An editorial decries the rising tide of hatred in Pakistan.
Two NWFP ministers of the beleaguered ANP-led government, who made it to the tragic sites [of a car bombing that killed 120 in October] within minutes of the blasts, were seen and heard across the country pointing in vain to the enemy within. Both are roundly rebuked and branded foreign agents.
Those differing with them walk through the streets and narrow alleys of the interior city but they choose to ignore the signs and sights of the orgy of death that has engulfed us. Several deadly blasts have taken place in the one-kilometre radius area in and around the fabled Qissa Khwani Bazaar in the recent past. All impacted sites are at a stone’s throw from each other. The area is like a game reserve with teeming flocks of game birds for the gamekeepers presently engaged in ideological war games. And why shouldn’t it be?
Hate is inscribed in clear and bold fonts all across the area. Massive billboards, which in previous days were a feature of cinema houses, now hold the larger-than-life portraits of militant leaders of certain sectarian organisations.
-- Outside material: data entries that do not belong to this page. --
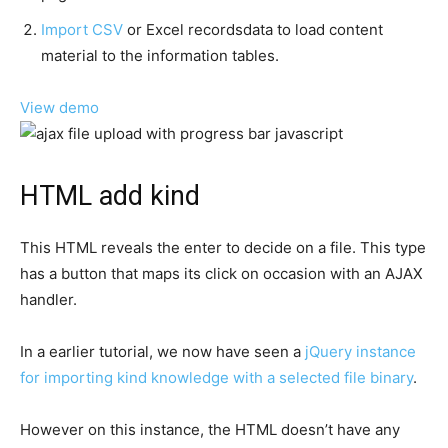
Import CSV
or Excel recordsdata to load content
material to the information tables.
View demo
HTML add kind
This HTML reveals the enter to decide on a file. This type
has a button that maps its click on occasion with an AJAX
handler.
In a earlier tutorial, we now have seen a
jQuery instance
for importing kind knowledge with a selected file binary
.
However on this instance, the HTML doesn’t have any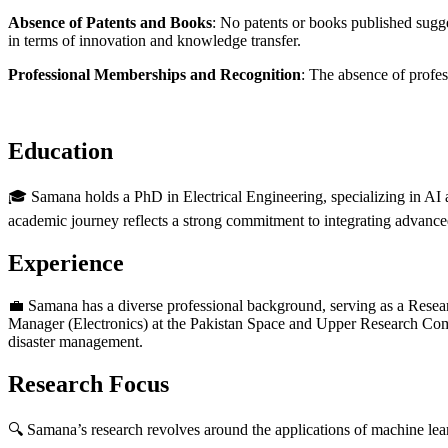
Absence of Patents and Books
: No patents or books published sugge
in terms of innovation and knowledge transfer.
Professional Memberships and Recognition
: The absence of profes
Education
🎓 Samana holds a PhD in Electrical Engineering, specializing in AI 
academic journey reflects a strong commitment to integrating advance
Experience
💼 Samana has a diverse professional background, serving as a Resear
Manager (Electronics) at the Pakistan Space and Upper Research Comm
disaster management.
Research Focus
🔍 Samana’s research revolves around the applications of machine lear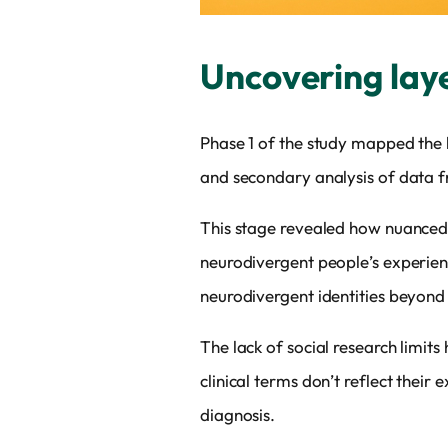
Uncovering lay
Phase 1 of the study mapped the
and secondary analysis of data f
This stage revealed how nuanced 
neurodivergent people’s experienc
neurodivergent identities beyon
The lack of social research limit
clinical terms don’t reflect thei
diagnosis.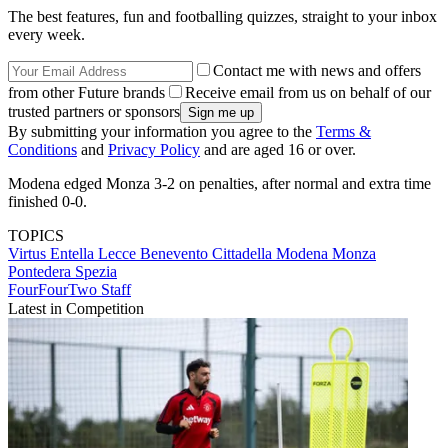
The best features, fun and footballing quizzes, straight to your inbox
every week.
Contact me with news and offers
from other Future brands
Receive email from us on behalf of our
trusted partners or sponsors
By submitting your information you agree to the
Terms &
Conditions
and
Privacy Policy
and are aged 16 or over.
Modena edged Monza 3-2 on penalties, after normal and extra time
finished 0-0.
TOPICS
Virtus Entella
Lecce
Benevento
Cittadella
Modena
Monza
Pontedera
Spezia
FourFourTwo Staff
Latest in Competition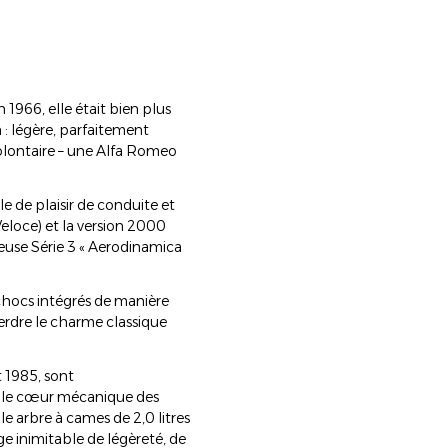
1966, elle était bien plus
n : légère, parfaitement
olontaire – une Alfa Romeo
e de plaisir de conduite et
Veloce) et la version 2000
meuse Série 3 « Aerodinamica
chocs intégrés de manière
perdre le charme classique
t 1985, sont
e le cœur mécanique des
e arbre à cames de 2,0 litres
e inimitable de légèreté, de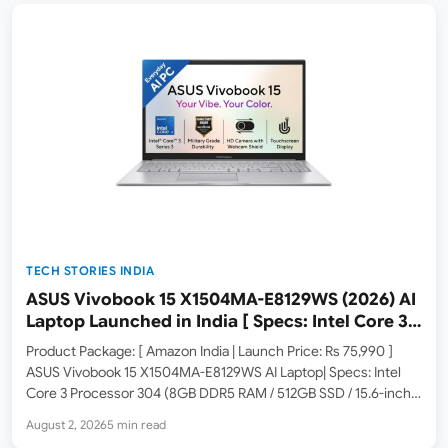
TECH STORIES INDIA
ASUS Vivobook 15 X1504MA-E8129WS (2026) AI
Laptop Launched in India [ Specs: Intel Core 3
304 / 8GB DDR5 / 512GB SSD / 15.6″ FHD Touch ]
Product Package: [ Amazon India | Launch Price: Rs 75,990 ]
ASUS Vivobook 15 X1504MA-E8129WS AI Laptop| Specs: Intel
Core 3 Processor 304 (8GB DDR5 RAM / 512GB SSD / 15.6-inch
FHD Touchscreen / Windows 11 Home / M365 Basic 1Yr + Office
August 2, 2026
5 min read
2024 /…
Ancient and sweet-sounding names of the streets have all been discarded and replaced with the names of those who have fallen in the sectarian warfare. Posters and graffiti proclaiming the title of infidel for the adherents of rival groups and death for the US, India and Israel adorn all walls in the area.
And most disturbing of all:
Mosques that had jealously guarded their nameless structures for eons have been labelled in factional colours and hence declared restricted places of worship.